Top of Data excerpts

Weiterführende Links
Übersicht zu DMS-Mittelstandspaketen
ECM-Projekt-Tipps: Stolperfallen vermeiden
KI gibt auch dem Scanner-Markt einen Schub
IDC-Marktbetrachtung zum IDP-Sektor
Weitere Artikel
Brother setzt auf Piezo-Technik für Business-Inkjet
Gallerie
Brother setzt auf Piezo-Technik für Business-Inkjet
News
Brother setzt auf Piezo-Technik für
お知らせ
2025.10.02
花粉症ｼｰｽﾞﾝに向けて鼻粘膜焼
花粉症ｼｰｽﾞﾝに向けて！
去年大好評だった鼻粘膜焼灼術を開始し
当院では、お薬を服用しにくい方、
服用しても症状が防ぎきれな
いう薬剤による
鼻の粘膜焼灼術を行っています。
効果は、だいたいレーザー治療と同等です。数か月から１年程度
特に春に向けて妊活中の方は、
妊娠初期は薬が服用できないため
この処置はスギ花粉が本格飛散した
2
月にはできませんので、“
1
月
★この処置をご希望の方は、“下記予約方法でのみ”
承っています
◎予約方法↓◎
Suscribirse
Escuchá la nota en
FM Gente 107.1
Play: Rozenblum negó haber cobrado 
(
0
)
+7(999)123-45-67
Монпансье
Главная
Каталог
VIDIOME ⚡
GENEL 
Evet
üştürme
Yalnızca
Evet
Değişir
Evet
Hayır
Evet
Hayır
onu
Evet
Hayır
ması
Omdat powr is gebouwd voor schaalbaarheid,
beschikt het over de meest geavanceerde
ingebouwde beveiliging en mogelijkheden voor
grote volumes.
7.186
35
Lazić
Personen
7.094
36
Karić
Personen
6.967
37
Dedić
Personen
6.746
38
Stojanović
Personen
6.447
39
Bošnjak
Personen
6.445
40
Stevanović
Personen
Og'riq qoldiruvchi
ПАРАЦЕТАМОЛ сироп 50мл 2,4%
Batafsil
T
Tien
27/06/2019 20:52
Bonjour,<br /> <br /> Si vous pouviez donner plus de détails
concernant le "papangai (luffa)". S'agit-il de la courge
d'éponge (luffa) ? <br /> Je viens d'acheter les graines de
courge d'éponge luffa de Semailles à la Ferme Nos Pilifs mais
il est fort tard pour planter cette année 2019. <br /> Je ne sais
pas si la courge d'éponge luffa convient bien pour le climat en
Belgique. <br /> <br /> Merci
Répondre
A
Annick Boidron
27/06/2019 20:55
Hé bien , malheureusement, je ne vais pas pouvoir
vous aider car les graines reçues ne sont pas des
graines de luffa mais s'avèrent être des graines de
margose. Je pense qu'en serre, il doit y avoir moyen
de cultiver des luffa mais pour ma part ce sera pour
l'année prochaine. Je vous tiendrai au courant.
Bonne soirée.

Bottom of Data excerpts

Go through the entries and repeat each one exactly.

-- Your solution --
Weiterführende Links
Übersicht zu DMS-Mittelstandspaketen
ECM-Projekt-Tipps: Stolperfallen vermeiden
KI gibt auch dem Scanner-Markt einen Schub
IDC-Marktbetrachtung zum IDP-Sektor
Weitere Artikel
Brother setzt auf Piezo-Technik für Business-Inkjet
Gallerie
Brother setzt auf Piezo-Technik für Business-Inkjet
News
Brother setzt auf Piezo-Technik für
お知らせ
2025.10.02
花粉症ｼｰｽﾞﾝに向けて鼻粘膜焼
花粉症ｼｰｽﾞﾝに向けて！
去年大好評だった鼻粘膜焼灼術を開始し
当院では、お薬を服用しにくい方、
服用しても症状が防ぎきれな
いう薬剤による
鼻の粘膜焼灼術を行っています。
効果は、だいたいレーザー治療と同等です。数か月から１年程度
特に春に向けて妊活中の方は、
妊娠初期は薬が服用できないため
この処置はスギ花粉が本格飛散した
2
月にはできませんので、“
1
月
★この処置をご希望の方は、“下記予約方法でのみ”
承っています
◎予約方法↓◎
Suscribirse
Escuchá la nota en
FM Gente 107.1
Play: Rozenblum negó haber cobrado 
(
0
)
+7(999)123-45-67
Монпансье
Главная
Каталог
VIDIOME ⚡
GENEL 
Evet
üştürme
Yalnızca
Evet
Değişir
Evet
Hayır
Evet
Hayır
onu
Evet
Hayır
ması
Omdat powr is gebouwd voor schaalbaarheid,
beschikt het over de meest geavanceerde
ingebouwde beveiliging en mogelijkheden voor
grote volumes.
7.186
35
Lazić
Personen
7.094
36
Karić
Personen
6.967
37
Dedić
Personen
6.746
38
Stojanović
Personen
6.447
39
Bošnjak
Personen
6.445
40
Stevanović
Personen
Og'riq qoldiruvchi
ПАРАЦЕТАМОЛ сироп 50мл 2,4%
Batafsil
T
Tien
27/06/2019 20:52
Bonjour,<br /> <br /> Si vous pouviez donner plus de détails
concernant le "papangai (luffa)". S'agit-il de la courge
d'éponge (luffa) ? <br /> Je viens d'acheter les graines de
courge d'éponge luffa de Semailles à la Ferme Nos Pilifs mais
il est fort tard pour planter cette année 2019. <br /> Je ne sais
pas si la courge d'éponge luffa convient bien pour le climat en
Belgique. <br /> <br /> Merci
Répondre
A
Annick Boidron
27/06/2019 20:55
Hé bien , malheureusement, je ne vais pas pouvoir
vous aider car les graines reçues ne sont pas des
graines de luffa mais s'avèrent être des graines de
margose. Je pense qu'en serre, il doit y avoir moyen
de cultiver des luffa mais pour ma part ce sera pour
l'année prochaine. Je vous tiendrai au courant.
Bonne soirée.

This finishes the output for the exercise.